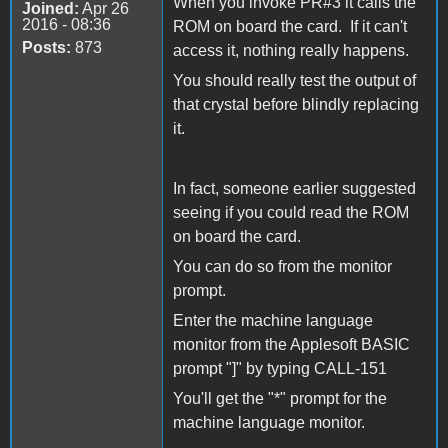
When you invoke PR#3 it calls the
Joined:
Apr 26
2016 - 08:36
ROM on board the card. If it can't
Posts:
873
access it, nothing really happens.
You should really test the output of
that crystal before blindly replacing
it.
In fact, someone earlier suggested
seeing if you could read the ROM
on board the card.
You can do so from the monitor
prompt.
Enter the machine language
monitor from the Applesoft BASIC
prompt "]" by typing CALL-151
You'll get the "*" prompt for the
machine language monitor.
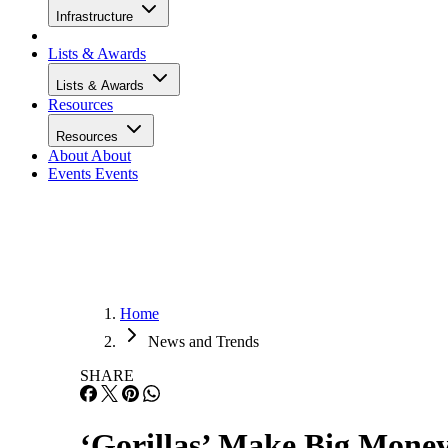
Infrastructure
Lists & Awards
Lists & Awards
Resources
Resources
About
About
Events
Events
Home
News and Trends
SHARE
‘Gorillas’ Make Big Money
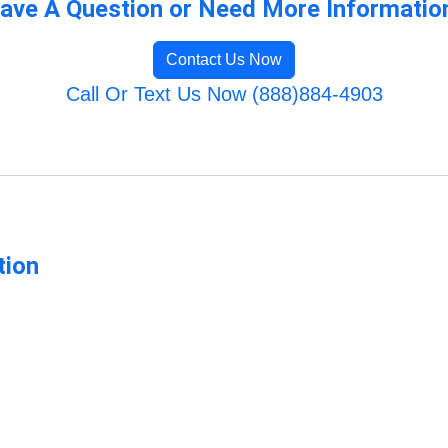
ave A Question or Need More Informatio
Contact Us Now
Call Or Text Us Now (888)884-4903
tion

**Aim of the task**: Should any entry above carry a picture, omit it and repeat everything else word for word.

**Answer to this problem**:
When you invoke PR#3 it calls the
Joined:
Apr 26
2016 - 08:36
ROM on board the card. If it can't
Posts:
873
access it, nothing really happens.
You should really test the output of
that crystal before blindly replacing
it.
In fact, someone earlier suggested
seeing if you could read the ROM
on board the card.
You can do so from the monitor
prompt.
Enter the machine language
monitor from the Applesoft BASIC
prompt "]" by typing CALL-151
You'll get the "*" prompt for the
machine language monitor.
Infrastructure
Lists & Awards
Lists & Awards
Resources
Resources
About
About
Events
Events
Home
News and Trends
SHARE
‘Gorillas’ Make Big Money
ave A Question or Need More Informatio
Contact Us Now
Call Or Text Us Now (888)884-4903
tion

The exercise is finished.